After my brother’s breathing had evened out, I waited for five minutes before contacting Talira.
“The fuck, Zae-zae?” she mumbled after accepting the connection. “You’re supposed to be… Why are you waking me up in the middle-?”
“I have Phen with me,” I said.
“Phen…”
There was a snort followed by the sound of something heavy hitting the floor.
“Zaeden, no House, you’d better not be fucking with me,” Talira hissed.
Oo. She only broke that moniker out when she was super pissed. Or worried.
“I’m not,” I said. “He came to my home, begging for help, and after I calmed him down, he admitted that Arion ordered him to lead this neurotoxin project. I’m bringing him to you now.”
Talira started cursing with some of her expletives ones I’d never heard before. I found them quite impressive.
“Does he know about Rylan?” she asked.
“No.”
What did she think I was? An operative in their first year?
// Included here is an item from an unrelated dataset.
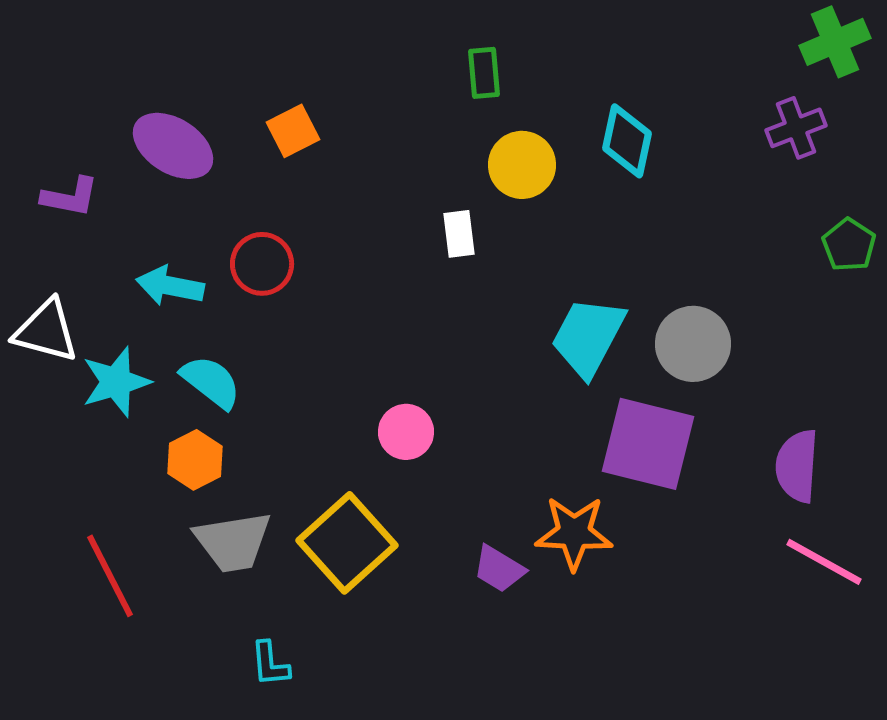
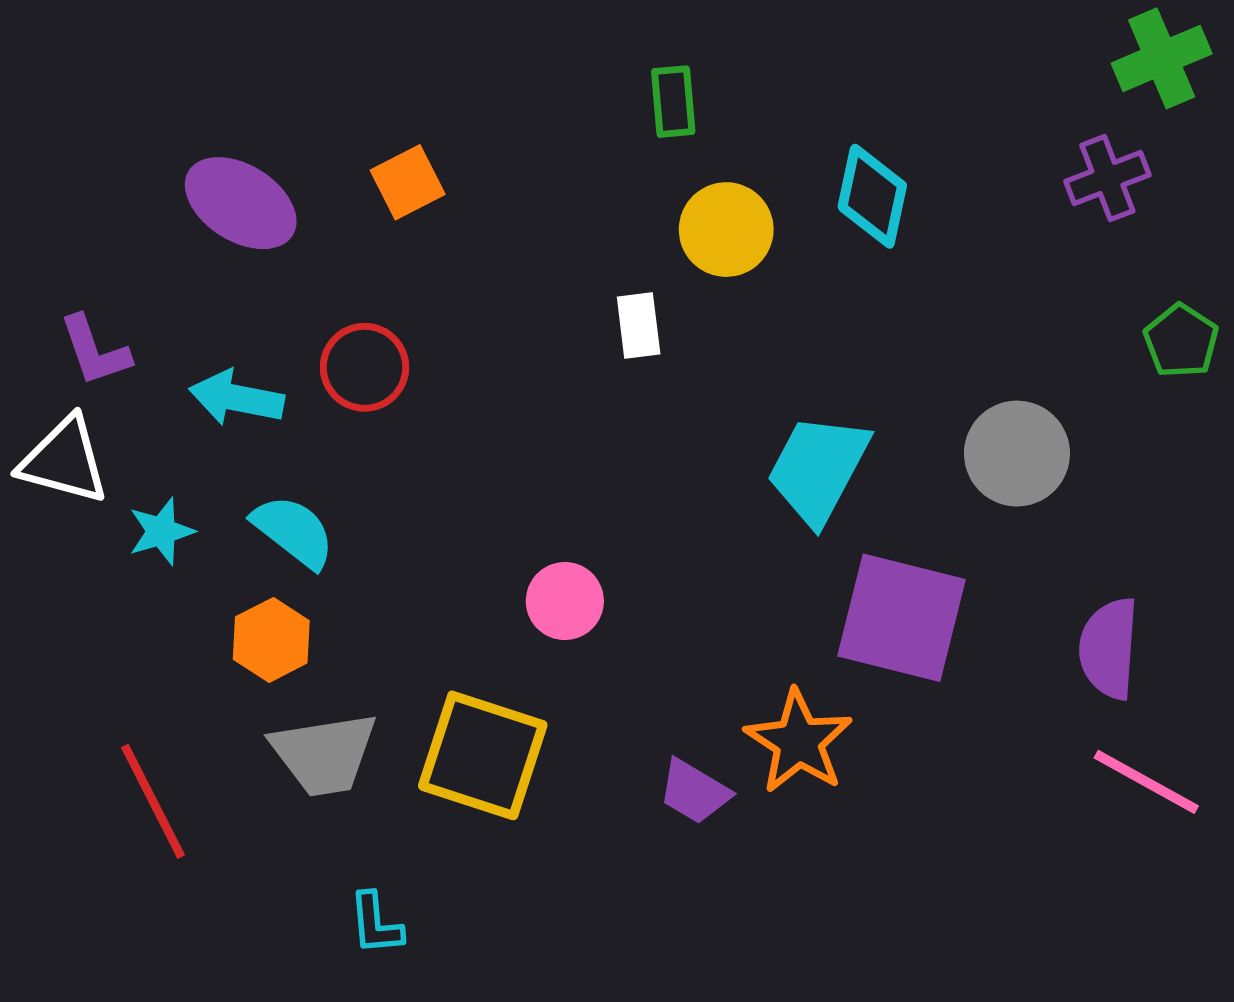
purple L-shape: (70, 197) -> (95, 351), moved, turned 60
gray circle: (693, 344) -> (1017, 454), moved
cyan star: (116, 382) -> (161, 531), size x0.7
orange star: (574, 533) -> (799, 742), turned 30
yellow square: (347, 543) -> (483, 755), turned -30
“Do you want me to tell him?” I asked.
“I don’t think that’s wise,” Talira said, “but it might come out in his debrief, so prepare yourself accordingly.”
“Understood,” I said.
Obviously, I’d prefer it if Pheniks never learned about how I’d deceived and manipulated him, but all I wanted from this disaster was to keep him safe. If that meant he learned about my deep-cover mission in Zan, so be it.
“Bring him to my apartment,” Talira continued. “Hopefully, a neutral setting will make him more comfortable than a rival House’s headquarters.”
“Smart,” I said. “Anything else?”
“Nothing. Only…”
While she gathered her thoughts, I placidly waited.
“Are you ok?” she asked. “Have you had enough time to recover?”
Not even a little bit.
“Does it matter?” I asked. “House business came to my door tonight. Am I, as the Lokke Vitras, supposed to ignore it because I’m not at my best?”
Slowly, Talira breathed out.
“I’ll see you in a few hours, then,” she said.
“I’ll be there as soon as I can,” I said.
Quietly, I waited for her to cut the connection, and although Talira hesitated for a moment, she eventually did that. Pulling my legs up on my seat, I faced my brother, leaning against the door. See what I’d done to him, fitfully sleeping as he was and a total mess.
Watching him, my fingers itched for the steel of a blade, but I focused on how I’d help Pheniks rather than indulging that need. As we flew to Xygek, I started building his case, for when he’d eventually need it.